**DATASET EXTRACT:**
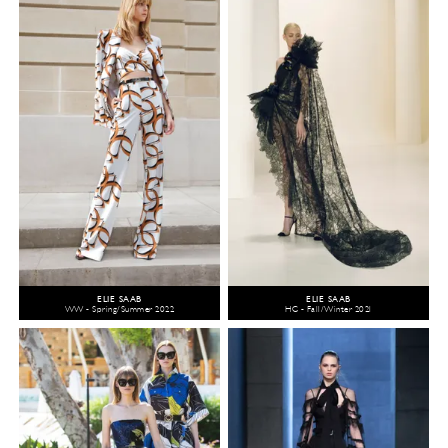
ELIE SAAB
ELIE SAAB
WW - Spring/Summer 2022
HC - Fall/Winter 2021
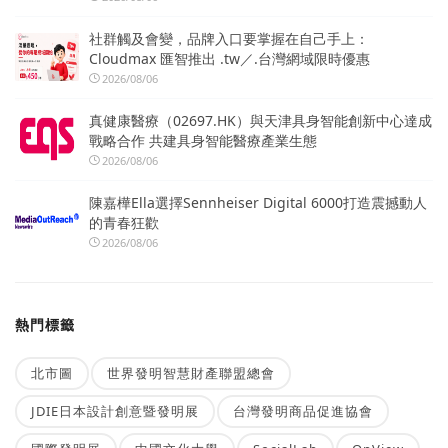
社群觸及會變，品牌入口要掌握在自己手上：
Cloudmax 匯智推出 .tw／.台灣網域限時優惠
2026/08/06
真健康醫療（02697.HK）與天津具身智能創新中心達成
戰略合作 共建具身智能醫療產業生態
2026/08/06
陳嘉樺Ella選擇Sennheiser Digital 6000打造震撼動人
的青春狂歡
2026/08/06
熱門標籤
北市圖
世界發明智慧財產聯盟總會
JDIE日本設計創意暨發明展
台灣發明商品促進協會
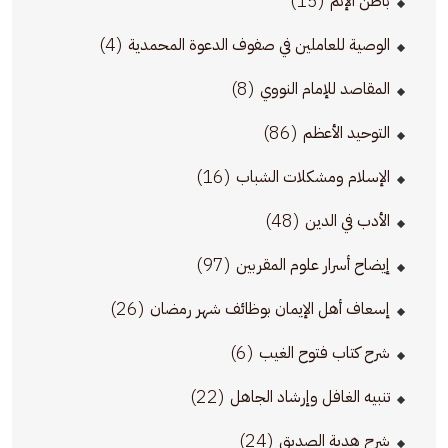
(15)
باطن الإثم
(4)
الوصية للعاملين في صفوف الدعوة المحمدية
(8)
المقاصد للإمام النووي
(86)
التوحيد الأعظم
(16)
الإسلام ومشكلات الشباب
(48)
الأدب في الدين
(97)
إيضاح أسرار علوم المقربين
(26)
إسعاف أهل الإيمان بوظائف شهر رمضان
(6)
شرح كتاب فتوح الغيب
(22)
تنبيه الغافل وإرشاد الجاهل
(24)
شرح هدية الصديق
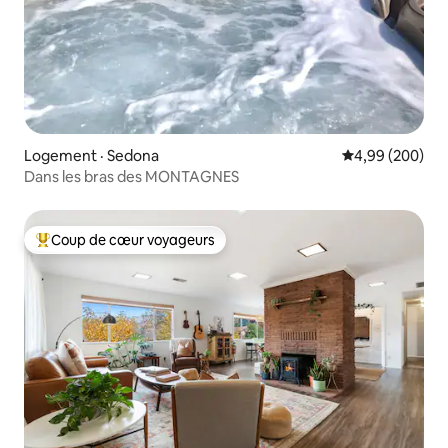
Logement · Sedona
Note moyenne 
4,99 (200)
Dans les bras des MONTAGNES
Coup de cœur voyageurs
Coup de cœur voyageurs parmi les plus aimés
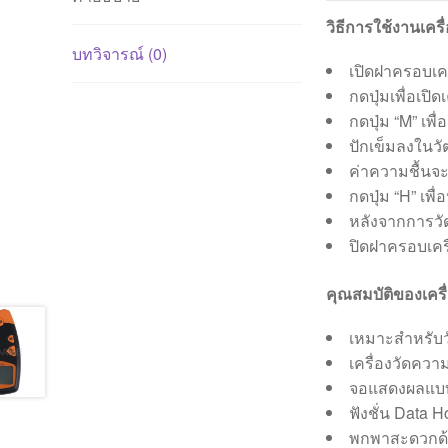
วิธีการใช้งานเคร
บทวิจารณ์ (0)
เปิดฝาครอบเคร
กดปุ่มเพื่อเปิดเ
กดปุ่ม “M” เพื
ปักเข็มลงในวั
ค่าความชื้นจ
กดปุ่ม “H” เพื
หลังจากการวัด 
ปิดฝาครอบเครื
คุณสมบัติของเครื
เหมาะสำหรับว
เครื่องวัดควา
จอแสดงผลแบ
ฟังชั่น Data H
พกพาสะดวกด้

**PROBLEM DETAILS:** Return each line above where the word "voyageurs" shows up.

**OUTPUT BELOW:**
Coup de cœur voyageurs
Coup de cœur voyageurs parmi les plus aimés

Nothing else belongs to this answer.